The novel coronavirus (SARS-CoV-2) has infected over 850,000 people and caused more than 42000 deaths worldwide as of April 1^st, 2020. As the disease is spreading rapidly all over the world, it is urgent to find effective drugs to treat the virus. The main protease (Mpro) of SARS-CoV-2 is one of the potential drug targets. In this work, we used rigorous computational methods, including molecular docking, fast pulling of ligand (FPL), and free energy perturbation (FEP), to investigate potential inhibitors of SARS-CoV-2 Mpro. We first tested our approach with three reported inhibitors of SARS-CoV-2 Mpro; and our computational results are in good agreement with the respective experimental data. Subsequently, we applied our approach on a databases of ~4600 natural compounds found in Vietnamese plants, as well as 8 available HIV-1 protease (PR) inhibitors and an aza-peptide epoxide. Molecular docking resulted in a short list of 35 natural compounds, which was subsequently refined using the FPL scheme. FPL simulations resulted in five potential inhibitors, including 3 natural compounds and two available HIV-1 PR inhibitors. Finally, FEP, the most accurate and precise method, was used to determine the absolute binding free energy of these five compounds. FEP results indicate that two natural compounds, cannabisin A and isoacteoside, and an HIV-1 PR inhibitor, darunavir, exhibit large binding free energy to SARS-CoV-2 Mpro, which is larger than that of 13b, the most reliable SARS-CoV-2 Mpro inhibitor recently reported. The binding free energy largely arises from van der Waals (vdW) interaction. We also found that Glu166 form H-bonds to all the inhibitors. Replacing Glu166 by an alanine residue leads to ~ 2.0 kcal/mol decreases in the affinity of darunavir to SARS-CoV-2 Mpro. Our results could contribute to the development of potentials drugs inhibiting SARS-CoV-2.

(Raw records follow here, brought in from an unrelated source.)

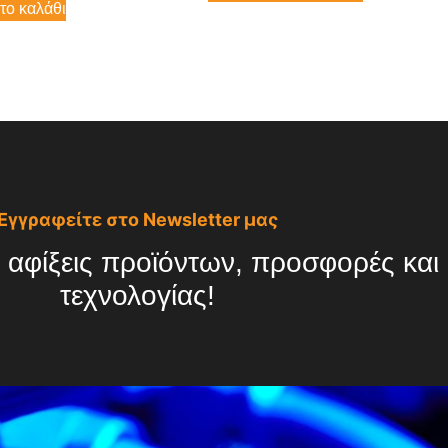
το καλάθι
Εγγραφείτε στο Newsletter μας
 αφίξεις προϊόντων, προσφορές και ό
τεχνολογίας!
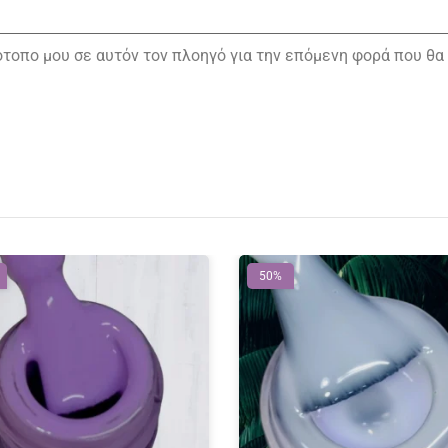
τότοπο μου σε αυτόν τον πλοηγό για την επόμενη φορά που θα
50%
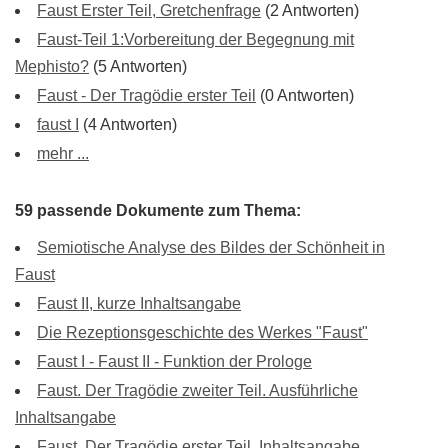
Faust Erster Teil, Gretchenfrage
(2 Antworten)
Faust-Teil 1:Vorbereitung der Begegnung mit
Mephisto?
(5 Antworten)
Faust - Der Tragödie erster Teil
(0 Antworten)
faust I
(4 Antworten)
mehr ...
59 passende Dokumente zum Thema:
Semiotische Analyse des Bildes der Schönheit in
Faust
Faust II, kurze Inhaltsangabe
Die Rezeptionsgeschichte des Werkes "Faust"
Faust I - Faust II - Funktion der Prologe
Faust. Der Tragödie zweiter Teil. Ausführliche
Inhaltsangabe
Faust. Der Tragödie erster Teil. Inhaltsangabe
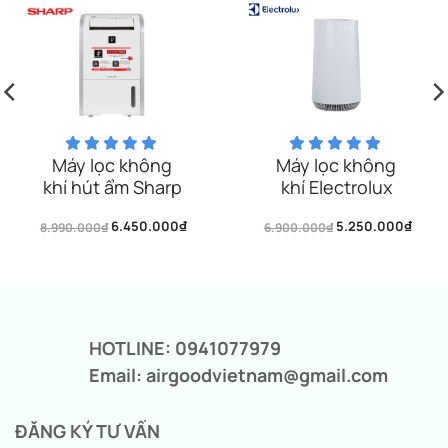
Máy lọc không
Máy lọc không
khí hút ẩm Sharp
khí Electrolux
DW-D20A-W
FA41-402GY
6.450.000
₫
5.250.000
₫
8.990.000
₫
6.900.000
₫
Giá
Giá
Giá
Giá
gốc
hiện
gốc
hiện
là:
tại
là:
tại
8.990.000₫.
là:
6.900.000₫.
là:
6.450.000₫.
5.250.000₫.
HOTLINE: 0941077979
Email: airgoodvietnam@gmail.com
ĐĂNG KÝ TƯ VẤN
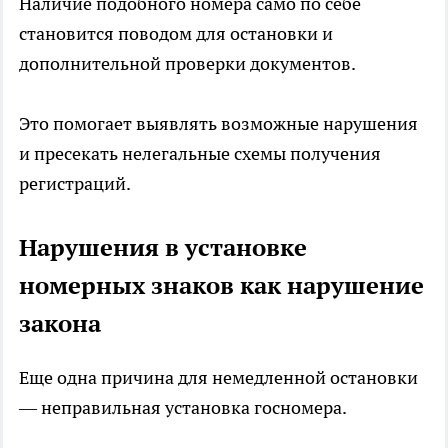
Наличие подобного номера само по себе
становится поводом для остановки и
дополнительной проверки документов.
Это помогает выявлять возможные нарушения
и пресекать нелегальные схемы получения
регистраций.
Нарушения в установке
номерных знаков как нарушение
закона
Еще одна причина для немедленной остановки
— неправильная установка госномера.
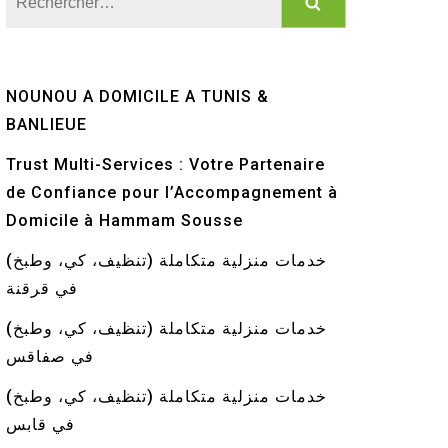
NOUNOU A DOMICILE A TUNIS &
BANLIEUE
Trust Multi-Services : Votre Partenaire
de Confiance pour l’Accompagnement à
Domicile à Hammam Sousse
خدمات منزلية متكاملة (تنظيف، كي، وطبخ)
في قرقنة
خدمات منزلية متكاملة (تنظيف، كي، وطبخ)
في صفاقس
خدمات منزلية متكاملة (تنظيف، كي، وطبخ)
في قابس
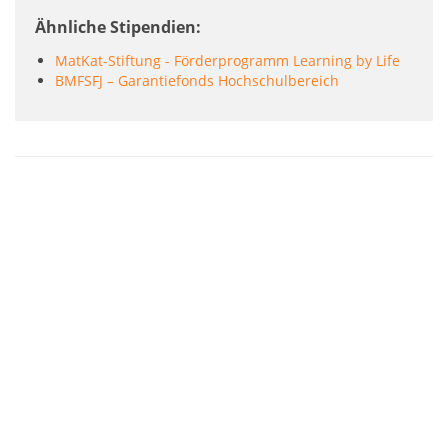
Ähnliche Stipendien
MatKat-Stiftung - Förderprogramm Learning by Life
BMFSFJ – Garantiefonds Hochschulbereich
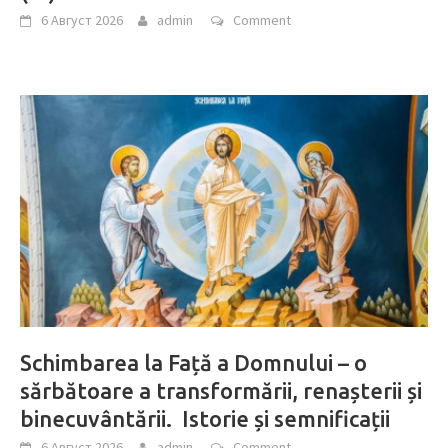
6 Август 2026
admin
Comment
Schimbarea la Față a Domnului – o
sărbătoare a transformării, renașterii și
binecuvântării. Istorie și semnificații
6 Август 2026
admin
Comment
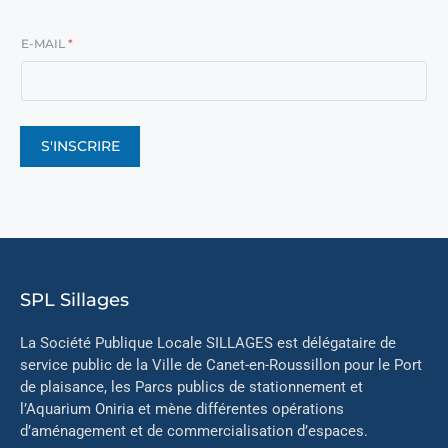
E-MAIL
*
S'INSCRIRE
SPL Sillages
La Société Publique Locale SILLAGES est délégataire de
service public de la Ville de Canet-en-Roussillon pour le Port
de plaisance, les Parcs publics de stationnement et
l’Aquarium Oniria et mène différentes opérations
d’aménagement et de commercialisation d’espaces.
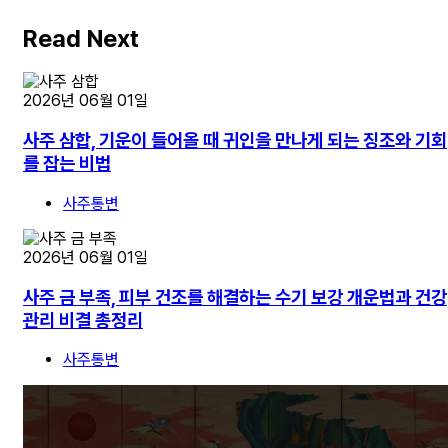
Read Next
2026년 06월 01일
사주 삼합, 기운이 들어올 때 귀인을 만나게 되는 징조와 기회
를 잡는 비법
사주통변
2026년 06월 01일
사주 금 부족, 피부 건조를 해결하는 수기 보강 개운법과 건강
관리 비결 총정리
사주통변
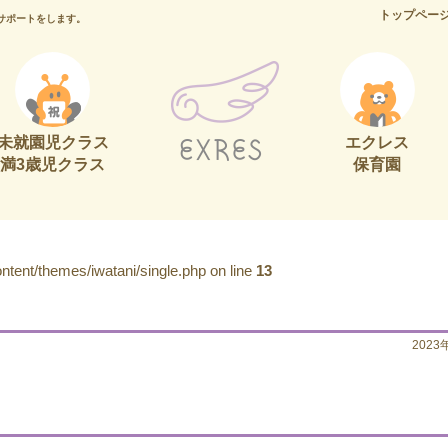
トップペー
サポートをします。
未就園児クラス
エクレス
満3歳児クラス
保育園
tent/themes/iwatani/single.php on line
13
2023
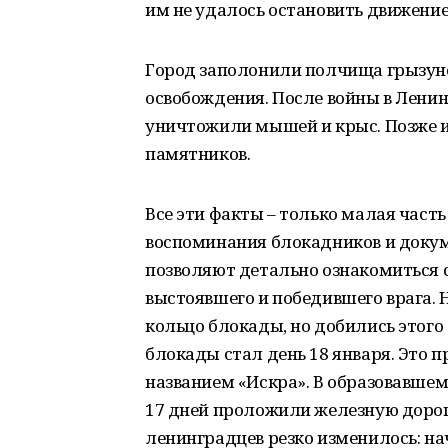
им не удалось остановить движение
Город заполонили полчища грызунов
освобождения. После войны в Лени
уничтожили мышей и крыс. Позже и
памятников.
Все эти факты – только малая част
воспоминания блокадников и докум
позволяют детально ознакомиться с
выстоявшего и победившего врага.
кольцо блокады, но добились этого
блокады стал день 18 января. Это 
названием «Искра». В образовавшем
17 дней проложили железную дорог
ленинградцев резко изменилось: на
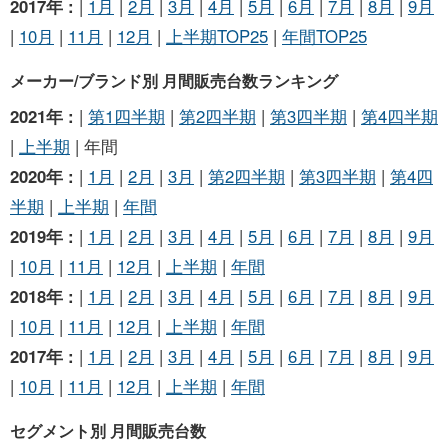
2017年 :
|
1月
|
2月
|
3月
|
4月
|
5月
|
6月
|
7月
|
8月
|
9月
|
10月
|
11月
|
12月
|
上半期TOP25
|
年間TOP25
メーカー/ブランド別 月間販売台数ランキング
2021年 :
|
第1四半期
|
第2四半期
|
第3四半期
|
第4四半期
|
上半期
| 年間
2020年 :
|
1月
|
2月
|
3月
|
第2四半期
|
第3四半期
|
第4四
半期
|
上半期
|
年間
2019年 :
|
1月
|
2月
|
3月
|
4月
|
5月
|
6月
|
7月
|
8月
|
9月
|
10月
|
11月
|
12月
|
上半期
|
年間
2018年 :
|
1月
|
2月
|
3月
|
4月
|
5月
|
6月
|
7月
|
8月
|
9月
|
10月
|
11月
|
12月
|
上半期
|
年間
2017年 :
|
1月
|
2月
|
3月
|
4月
|
5月
|
6月
|
7月
|
8月
|
9月
|
10月
|
11月
|
12月
|
上半期
|
年間
セグメント別 月間販売台数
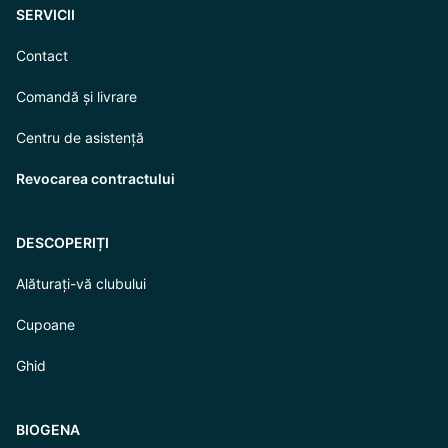
SERVICII
Contact
Comandă și livrare
Centru de asistență
Revocarea contractului
DESCOPERIȚI
Alăturați-vă clubului
Cupoane
Ghid
BIOGENA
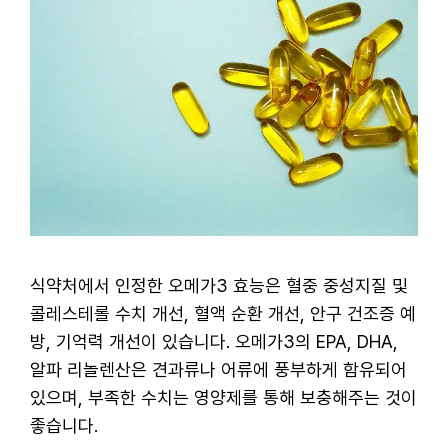
식약처에서 인정한 오메가3 효능은 혈중 중성지질 및
콜레스테롤 수치 개선, 혈액 순환 개선, 안구 건조증 예
방, 기억력 개선이 있습니다. 오메가3의 EPA, DHA,
알파 리놀렌산은 견과류나 어류에 풍부하게 함유되어
있으며, 부족한 수치는 영양제를 통해 보충해주는 것이
좋습니다.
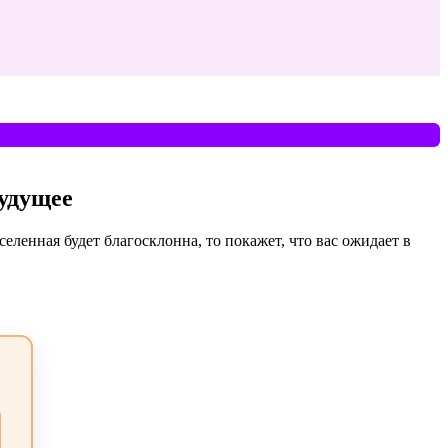
будущее
еленная будет благосклонна, то покажет, что вас ожидает в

截至4月1^日，新型冠状病毒（SARS-CoV-2）已感染超过850,000人，并在全球造成42,000多人死亡。2020年。由于该疾病在世界范围内迅速传播，因此迫切需要找到有效的药物来治疗该病毒。SARS-CoV-2的主要蛋白酶（Mpro）是潜在的药物靶标之一。在这项工作中，我们使用了严格的计算方法，包括分子对接，配体的快速拉动（FPL）和自由能扰动（FEP），来研究SARS-CoV-2 Mpro的潜在抑制剂。我们首先用三种报告的SARS-CoV-2 Mpro抑制剂测试了我们的方法。并且我们的计算结果与相应的实验数据非常吻合。随后，我们在越南植物中发现的约4600种天然化合物以及8种可利用的HIV-1蛋白酶（PR）抑制剂和氮杂肽环氧化物的数据库中应用了我们的方法。分子对接产生了35种天然化合物的简短列表，随后使用FPL方案对其进行了完善。FPL模拟产生了五种潜在的抑制剂，包括3种天然化合物和两种可用的HIV-1 PR抑制剂。最后，最准确，最精确的方法FEP用于确定这五种化合物的绝对结合自由能。FEP结果表明，两种天然化合物cannabisin A和异类叶升麻苷，和HIV-1 PR抑制剂，地瑞那韦，表现出大的结合自由能，以SARS-CoV的-2 MPRO，其比大13b中，近期报道的最可靠的SARS-CoV的-2 MPRO抑制剂。结合自由能主要来自范德华（vdW）相互作用。我们还发现，Glu166与所有抑制剂形成氢键。用丙氨酸残基替代Glu166会导致darunavir对SARS-CoV-2 Mpro的亲和力降低约2.0 kcal / mol 。我们的结果可能有助于开发抑制SARS-CoV-2的潜在药物。